Paper · arXiv 2305.19165 · Published May 30, 2023

This paper introduces an approach that uses pretrained LLMs with few-shot chain-of-thought examples to enable strategic reasoning for AI agents. Our approach uses systematically generated demonstrations of reasoning about states, values, and beliefs to prompt the model. Using extensive variations of simple matrix games, we show that strategies that are derived based on systematically generated prompts generalize almost perfectly to new game structures, alternate objectives, and hidden information. Additionally, we demonstrate our approach can lead to human-like negotiation strategies in realistic scenarios without any extra training or fine-tuning. Our results highlight the ability of LLMs, guided by systematic reasoning demonstrations, to adapt and excel in diverse strategic scenarios.1

….

The LLM can then generalize to new scenarios through few-shot in-context examples of these systematically generated prompts. To capture human-like strategic reasoning, an agent needs to 1) search through the space of states and actions: for example, a bot that negotiates with a vendor must understand the space of inventory and how its offers will affect the negotiation, 2) assign values to these states and actions: the bot must understand which items are valuable to it, and what the vendor values, 3) form beliefs about the partially-observable world: based on the vendor’s actions, the bot must infer how much the vendor values the items. We develop an automated “prompt compiler” that can be used to systematically generate these demonstrations.

….

This paper aims to address the limitation of existing AI algorithms in their ability to adapt to new contexts by exploring the potential of language models to engage in strategic reasoning—the ability to foresee potential actions of others in the pursuit of possibly conflicting objectives, and to devise optimal strategies accordingly. This concept, central to game theory, entails reasoning about the interplay between multiple agents with divergent interests. Large language models (LLMs) have recently been shown to express human-like strategies [1, 14] and flexibility in reasoning, potentially understanding nuanced and contextual information [35]. Further, since language models are trained on a variety of data sources, they can be adapted to different tasks and environments, making them suitable for flexible reasoning and potentially generalization to new scenarios. Despite these successes, LLMs can however be brittle and unreliable in their reasoning, especially when reasoning about agents, social contexts [28] and planning [37].

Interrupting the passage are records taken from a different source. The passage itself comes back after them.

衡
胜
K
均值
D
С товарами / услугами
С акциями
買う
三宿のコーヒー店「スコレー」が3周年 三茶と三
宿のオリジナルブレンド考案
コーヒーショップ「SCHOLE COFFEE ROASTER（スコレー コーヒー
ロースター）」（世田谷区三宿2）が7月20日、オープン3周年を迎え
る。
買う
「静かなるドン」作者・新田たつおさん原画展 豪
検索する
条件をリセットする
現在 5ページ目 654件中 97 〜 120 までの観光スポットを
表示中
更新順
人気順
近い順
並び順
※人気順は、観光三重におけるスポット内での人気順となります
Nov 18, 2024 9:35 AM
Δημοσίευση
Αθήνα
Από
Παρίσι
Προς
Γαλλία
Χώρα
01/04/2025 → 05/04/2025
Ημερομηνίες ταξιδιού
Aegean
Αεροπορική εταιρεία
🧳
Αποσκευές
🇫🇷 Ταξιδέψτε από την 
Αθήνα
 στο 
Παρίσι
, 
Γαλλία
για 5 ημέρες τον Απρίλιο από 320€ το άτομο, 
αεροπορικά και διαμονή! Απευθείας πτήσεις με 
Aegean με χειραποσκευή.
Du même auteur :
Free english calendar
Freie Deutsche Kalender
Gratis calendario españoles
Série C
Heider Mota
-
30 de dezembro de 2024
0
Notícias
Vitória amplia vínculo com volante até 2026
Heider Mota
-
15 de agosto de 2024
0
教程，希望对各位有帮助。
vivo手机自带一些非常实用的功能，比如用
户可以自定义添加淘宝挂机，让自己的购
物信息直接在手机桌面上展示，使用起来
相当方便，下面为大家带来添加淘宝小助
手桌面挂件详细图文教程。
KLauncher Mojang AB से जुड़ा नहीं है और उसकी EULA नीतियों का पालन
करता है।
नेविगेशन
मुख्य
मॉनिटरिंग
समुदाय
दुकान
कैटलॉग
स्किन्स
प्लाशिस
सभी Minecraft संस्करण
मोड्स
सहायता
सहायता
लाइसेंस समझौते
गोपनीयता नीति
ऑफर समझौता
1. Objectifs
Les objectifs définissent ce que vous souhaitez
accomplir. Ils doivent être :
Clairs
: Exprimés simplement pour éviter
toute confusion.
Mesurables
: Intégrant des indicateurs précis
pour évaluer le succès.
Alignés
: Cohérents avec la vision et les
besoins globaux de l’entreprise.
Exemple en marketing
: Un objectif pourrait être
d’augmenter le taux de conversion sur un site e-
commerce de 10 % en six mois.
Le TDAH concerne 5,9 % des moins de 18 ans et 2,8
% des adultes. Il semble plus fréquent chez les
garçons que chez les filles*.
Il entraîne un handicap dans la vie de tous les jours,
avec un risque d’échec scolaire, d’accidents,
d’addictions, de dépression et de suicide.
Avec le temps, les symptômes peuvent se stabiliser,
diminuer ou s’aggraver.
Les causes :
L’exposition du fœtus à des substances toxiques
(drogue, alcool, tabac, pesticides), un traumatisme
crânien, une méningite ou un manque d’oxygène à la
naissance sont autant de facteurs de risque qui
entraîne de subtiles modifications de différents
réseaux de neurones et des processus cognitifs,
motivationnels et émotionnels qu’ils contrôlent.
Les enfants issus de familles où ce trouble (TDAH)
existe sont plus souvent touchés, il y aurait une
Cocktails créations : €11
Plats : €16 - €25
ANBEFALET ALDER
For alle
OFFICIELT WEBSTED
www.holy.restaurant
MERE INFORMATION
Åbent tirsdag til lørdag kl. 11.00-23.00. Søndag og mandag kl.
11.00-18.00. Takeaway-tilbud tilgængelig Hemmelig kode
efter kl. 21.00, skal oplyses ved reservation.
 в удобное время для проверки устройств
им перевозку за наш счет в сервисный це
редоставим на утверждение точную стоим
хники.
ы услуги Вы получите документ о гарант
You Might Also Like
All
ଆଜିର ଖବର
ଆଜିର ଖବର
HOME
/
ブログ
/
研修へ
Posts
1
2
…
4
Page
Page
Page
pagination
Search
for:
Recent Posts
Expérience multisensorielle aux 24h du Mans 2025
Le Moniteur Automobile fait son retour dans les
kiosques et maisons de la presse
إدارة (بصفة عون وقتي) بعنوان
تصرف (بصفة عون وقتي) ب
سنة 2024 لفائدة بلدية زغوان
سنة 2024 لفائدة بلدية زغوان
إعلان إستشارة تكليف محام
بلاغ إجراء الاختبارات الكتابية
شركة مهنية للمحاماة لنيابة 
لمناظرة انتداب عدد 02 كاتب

Progress in game-playing AI, driven by breakthroughs in reinforcement learning (RL), self-play, and integrating them with tree search have led to successful strategic agents for Chess, Go, Starcraft, Poker and DOTA [31, 32, 38, 17, 5].

However, they were limited in producing agents that were adept at adapting to novel situations, such as new rules or objectives [15]. Recently, Cicero [2] demonstrated how language models could be used to create versatile agents capable of interacting and negotiating with humans through dialogue, by combining techniques in strategic reasoning and language modelling to create a dialogue-based agent that could play Diplomacy.

Large language models have been shown to be successful at reasoning [35] in a variety of contexts, especially when paired with prompting techniques that allow them to think through their steps [21, 39]. Other techniques have shown how reasoning can further be improved by breaking down the steps in a problem [12], combining language models as modules or cascades [10, 34], by fine-tuning/ bootstrapping [40, 36] its own reasoning and by tuning through human feedback [24]. In spite of these successes, LLMs are limited in their reasoning about agents [28] and there have been few attempts to apply these models to complex strategic reasoning tasks.

We provide a systematic approach for generating prompts that incorporate structure based on common strategic reasoning techniques. Specifically, we will consider prompting strategies based on search, value assignment, and belief tracking. To demonstrate our approach and prompting strategies, let us first describe two game settings that we study in this work: matrix games and negotiation games.